If searching e.g. a log file where each line starts with a timestamp and you only want results that match after a specific time then you can use search.constraints.SearchConstraintSearchSince and apply to either the whole file or each line in turn. The latter allows constraints to be associated with a SearchDef and therefore only apply within the context of that search.

Installation

searchkit is packaged in pypi and can be installed as follows:

sudo apt install python3-pip
pip install searchkit

Example Usage

An example simple search is as follows:

from searchkit import FileSearcher, SearchDef

fname = 'foo.txt'
open(fname, 'w').write('the quick brown fox')
fs = FileSearcher()
fs.add(SearchDef(r'.+ \S+ (\S+) .+'), fname)
results = fs.run()
for r in results.find_by_path(fname):
    print(r.get(1))

An example sequence search is as follows:

from searchkit import FileSearcher, SequenceSearchDef, SearchDef

content = """
Traceback (most recent call last):
  File "<stdin>", line 1, in <module>
ValueError: invalid literal for int() with base 10: 'foo'"""

fname = 'my.log'
open(fname, 'w').write(content)

start = SearchDef(r'Traceback')
body = SearchDef(r'.+')
# terminate sequence with start of next or EOF so no end def needed.

fs = FileSearcher()
fs.add(SequenceSearchDef(start, tag='myseq', body=body), fname)
results = fs.run()
for seq, results in results.find_sequence_by_tag('myseq').items():
    for r in results:
        if 'body' in r.tag:
            print(r.get(0))

An example search with constraints is as follows:

from searchkit import FileSearcher, SearchDef
from searchkit.constraints import SearchConstraintSearchSince, TimestampMatcherBase

class MyDateTimeMatcher(TimestampMatcherBase):
    @property
    def patterns(self):
        return [r'^(?P<year>\d{4})-(?P<month>\d{2})-(?P<day>\d{2}) '
                r'(?P<hours>\d{2}):(?P<minutes>\d{2}):(?P<seconds>\d{2})']

fname = 'foo.txt'
with open(fname, 'w') as fd:
  fd.write('2023-01-01 12:34:24 feeling cold\n')
  fd.write('2023-06-01 12:34:24 feeling hot')

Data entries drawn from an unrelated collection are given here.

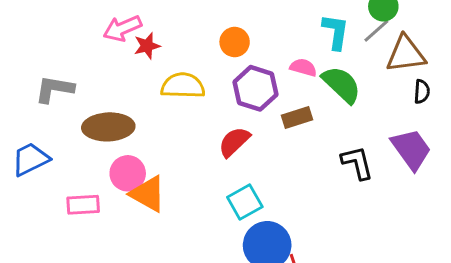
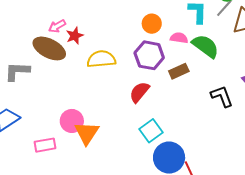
pink arrow: (122, 28) -> (57, 26), size x0.7
orange circle: (235, 42) -> (152, 24), moved
brown ellipse: (108, 127) -> (49, 48), moved, turned 36
orange triangle: (148, 194) -> (87, 133), turned 40

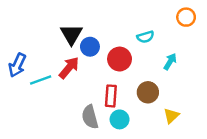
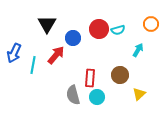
orange circle: (186, 17) -> (151, 24), moved
black triangle: (71, 34) -> (47, 24), moved
red circle: (120, 59) -> (99, 29), moved
cyan line: (41, 80) -> (33, 65), turned -60

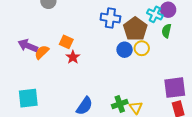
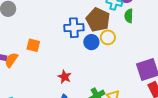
blue cross: (110, 18) -> (74, 28), moved
red star: (73, 57) -> (65, 77), moved

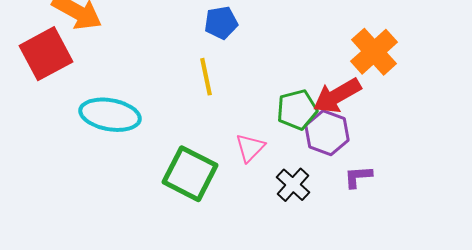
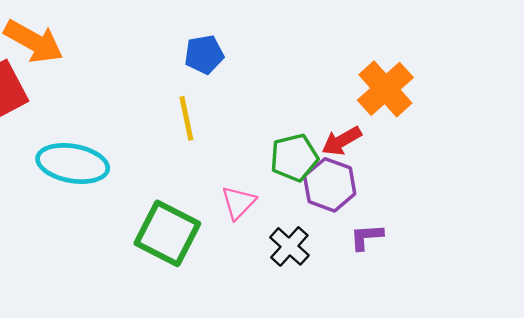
red arrow: (337, 96) -> (342, 141), size x0.7

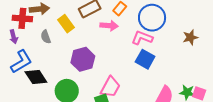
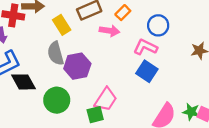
blue circle: (152, 18) -> (158, 25), size x0.7
gray semicircle: (46, 37) -> (56, 53), moved, size x1.5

today = '2023-06-02 12:34:24'
constraint = SearchConstraintSearchSince(today, None,
                                         ts_matcher_cls=MyDateTimeMatcher)
fs = FileSearcher(constraint=constraint)
fs.add(SearchDef(r'\S+ \S+ \S+ (\S+)'), fname)
results = fs.run()
for r in results.find_by_path(fname):
    print(r.get(1) == 'hot')

Project details


Download files

Download the file for your platform. If you're not sure which to choose, learn more about installing packages.

Source Distribution

searchkit-0.4.1.post15.tar.gz (45.1 kB view details)

Uploaded Source

Built Distribution

If you're not sure about the file name format, learn more about wheel file names.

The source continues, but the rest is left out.